With its solid receiver and side ejection, Marlin added a round bolt rather than the square bolt of earlier rifles. The result may correctly be termed a lever-operated bolt rifle. (A term common in military trials of the 19th Century.)

The rifle is hell for strong and makes a fine bed for conversion to the .30 Ackley Improved. The .35 Remington version has a good reputation. Marlin also gave us a modern carrier and a smooth lever action.

The Marlin 336 features one of the strongest extractors ever designed in a repeating rifle. We know Marlin went out of business, and we know that Ruger bought existing Marlin rights and machinery. Ruger is a tough, smart company with many successes. I wish them well in keeping this classic rifle going in production.

XS Sights Lever rail mounted on a Marlin Model 336 rifle, right profile
With the XS Sights lever rail mounted properly, a good rifle is much more useful.

The Marlin Model 336 was available in many versions, barrel lengths, and finishes. The .30-30 WCF is the most common chambering. The rifle is not only strong — just take a look at the bolt to barrel lockup — versions since 1953 feature microgroove rifling. The design features many shallow rifling grooves that stabilize the bullet in a superior manner. The .30-30 features 20 grooves in the barrel. There is less bullet deformation.

The rifle features standard buckhorn sights. A rear sight with big wings that look like a buck horn and a hooded front post is standard. These sights are OK, as far as it goes, and young people may feel differently concerning accuracy potential. For myself and my eyes, the sure kill zone of a deer is perhaps 100 yards, and I am more comfortable at 75 yards.

The sure kill zone of a deer is something around eight inches and the rifle will group five rounds of Hornady ammunition into 2.0 inches at 100 yards, but in the field that isn’t a realistic number. The rifle holds six rounds in its tubular under-the-barrel magazine. That would be a good reserve for an emergency rifle.

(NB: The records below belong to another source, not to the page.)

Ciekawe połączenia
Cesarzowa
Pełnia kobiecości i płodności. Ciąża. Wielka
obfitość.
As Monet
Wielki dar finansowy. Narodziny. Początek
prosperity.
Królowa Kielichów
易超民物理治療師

Hammer extension on a Marli Model 336 lever-action rifle
Note the hammer extension for easy cocking — especially if the rifle has a scope mounted. The new style cross-bolt safety may be used or ignored.

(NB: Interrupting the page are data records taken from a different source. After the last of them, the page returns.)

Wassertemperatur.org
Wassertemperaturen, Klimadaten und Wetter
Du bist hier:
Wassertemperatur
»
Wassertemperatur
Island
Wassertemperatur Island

The magazine may be easily topped off one at a time by loading single rounds. The .30-30 is a standard emergency rifle on many ranches and in many homes ready to confront man or beast if need be. If you are familiar with the rifle, it isn’t a bad choice at all.

Ammunition choices for the .30-30 have been limited to 150–170 grain loads. The Remington Core-Lokt and Winchester Silvertip are among the most used and successful loads. 150-grain loads clock a true 2,100 fps in a typical 20-inch barrel. The 170-grain loads usually clock over the chronograph at 2,060–2,100 fps. They run about the same velocity as the 150-grain loads. As a result, you will find the sights are well regulated for either load.

Operation and Handling

Use the six o’clock hold and the rear leaf adjustment under the sight to bring the loads to the point of aim for the chosen range. The rifle is smooth in operation with good leverage. As with all lever-action rifles, the lever is forced forward not down and the fingers go inside the lever for best results.

View through the rear ghost ring sight on a rifle
A Ghost Ring sight is an excellent addition to the Marlin rifle.

With a 20-inch barrel, the rifle is 38.5 inches long and weighs 7 pounds. Among the advantages of the rifle is low recoil. The rifle is an excellent workhorse as issued. I had greater plans, however.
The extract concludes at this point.